Selon plusieurs sources, notamment des étudiants chinois eux-mêmes et des babillards électroniques, tous les étudiants chinois ont eu le transport, les repas et un t-shirt fournis. Certains se sont également fait promettre des compensations de 50 dollars par jour.
Les informations tirées du discours de Liu Shaohua ont été corroborées par des étudiants chinois contactés la semaine dernière. La Grande Époque s’est mise en rapport avec des responsables des associations étudiantes chinoises de l'Université du Québec en Outaouais (UQO) et de l'Université Carleton à Ottawa. Tous deux ont confirmé que les activités étaient défrayées et organisées par l'ambassade chinoise.
«L'ambassade est responsable du plan général», a indiqué Guo Daxu de l'UQO à quelqu'un se faisant passer pour un étudiant chinois. «Non seulement pour l'Outaouais, mais les étudiants de Montréal et de Toronto vont également venir. Pour ceux [de Toronto], tous leurs repas et hôtels seront payés.»
«Livrer une guerre»
L'enregistrement audio d'un autre discours prononcé devant le groupe d'étudiants le même jour dans l'enceinte de l'ambassade chinoise d'Ottawa, cette fois par un autre individu, est aussi parvenu aux mains de La Grande Époque. Dans ce discours, un organisateur affilié à l'ambassade a incité les étudiants à se préparer à «livrer une guerre» contre les critiques du dossier des droits de l'homme de la Chine. Yuan Pinghua, qui ne semble pas faire partie du personnel de l'ambassade, a tout de même été présenté par Liu Shaohua.
«En un mot, c'est comme livrer une guerre, alors aujourd'hui nous nous mobilisons pour la guerre, pour que vous leviez tous votre garde», a dit M. Yuan. «Vous devez obéir aux ordres et vous soumettre à la discipline.»
Qualifiant de «secret d'État» le plan de l'ambassade de mettre sur pied un contingent de partisans pour accueillir Hu Jintao, M. Yuan a indiqué que révéler ce plan aux «ennemis» allait pousser l'ambassade dans un «piège mortel».
«Lorsque vous allez franchir cette porte, effacez de votre esprit tout ce que nous vous avons dit», a mentionné Yuan Pinghua. «N'allez pas parler de ça. Nous allons trouver un autre moment pour parler à l'autre personnel des mêmes choses. Puisque nous sommes l'équipe nationale, Liu nous a spécialement choisis pour venir ici afin de nous donner nos ordres de marche pour la guerre. C'est un prélude au début de nos activités.»
Les actions de l'ambassade se voulant clandestines ont porté fruit, alors que de nombreux autobus ont transporté des sympathisants et des figurants à Ottawa pour accueillir le dirigeant Hu.
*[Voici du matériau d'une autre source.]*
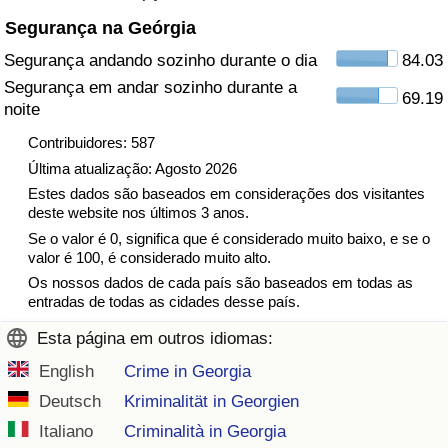
Segurança na Geórgia
Indicador de Trânsito
Segurança andando sozinho durante o dia
84.03
Segurança em andar sozinho durante a
Indicador de Trânsito (Atual)
69.19
noite
Contribuidores: 587
Indicador de Trânsito por País
Última atualização: Agosto 2026
Estes dados são baseados em considerações dos visitantes
deste website nos últimos 3 anos.
Se o valor é 0, significa que é considerado muito baixo, e se o
valor é 100, é considerado muito alto.
Os nossos dados de cada país são baseados em todas as
entradas de todas as cidades desse país.
Esta página em outros idiomas:
English
Crime in Georgia
Deutsch
Kriminalität in Georgien
Italiano
Criminalità in Georgia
Un chauffeur de la compagnie Transport St-Léonard a indiqué que 26 autobus de son entreprise avaient été nolisés, chacun transportant 72 passagers. Des signes d'une organisation centralisée pouvaient être remarqués dans la foule de participants, alors que plusieurs d'entre eux portaient des t-shirts qui identifiaient leur provenance : Université Concordia, McGill, Laval, Carleton, l'Institut Confucius de Montréal, etc.
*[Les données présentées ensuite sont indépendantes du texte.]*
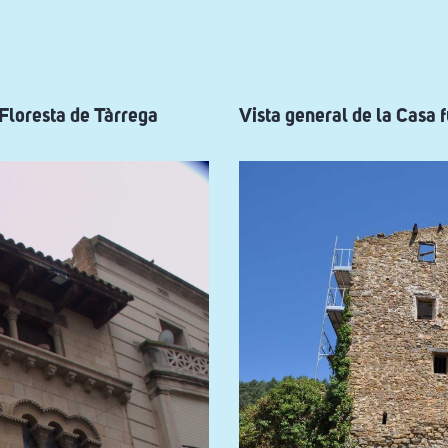
Floresta de Tàrrega
Vista general de la Casa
Les rassemblements pro-Pékin n'ont pas été uniquement dédiés à accueillir Hu Jintao ou à manifester pour l'amélioration des relations sino-canadiennes. Certains participants ont scandé des slogans en faveur des politiques répressives du Parti communiste chinois : «À bas le Falun Gong!» et «Éliminez le Falun Gong!»
Selon Lucy Zhou, porte-parole de l'Association de Falun Gong du Canada, qui avait organisé un rassemblement de l'autre côté du parterre de la Colline parlementaire pour dénoncer la persécution en Chine, c'est un signe que l'ambassade est allée trop loin.
«Nous parlons d'un régime étranger qui finance un rassemblement où des gens nous hurlent des insultes», a-t-elle déploré. «Ils ne font pas que manifester pour de meilleures relations; ils mobilisent des gens contre nous. Notre gouvernement ne peut pas seulement se contenter d'un photo-op et fermer les yeux sur ce qui se passe vraiment ici.»
Anna Yang et Matthew Little ont contribué à ce reportage.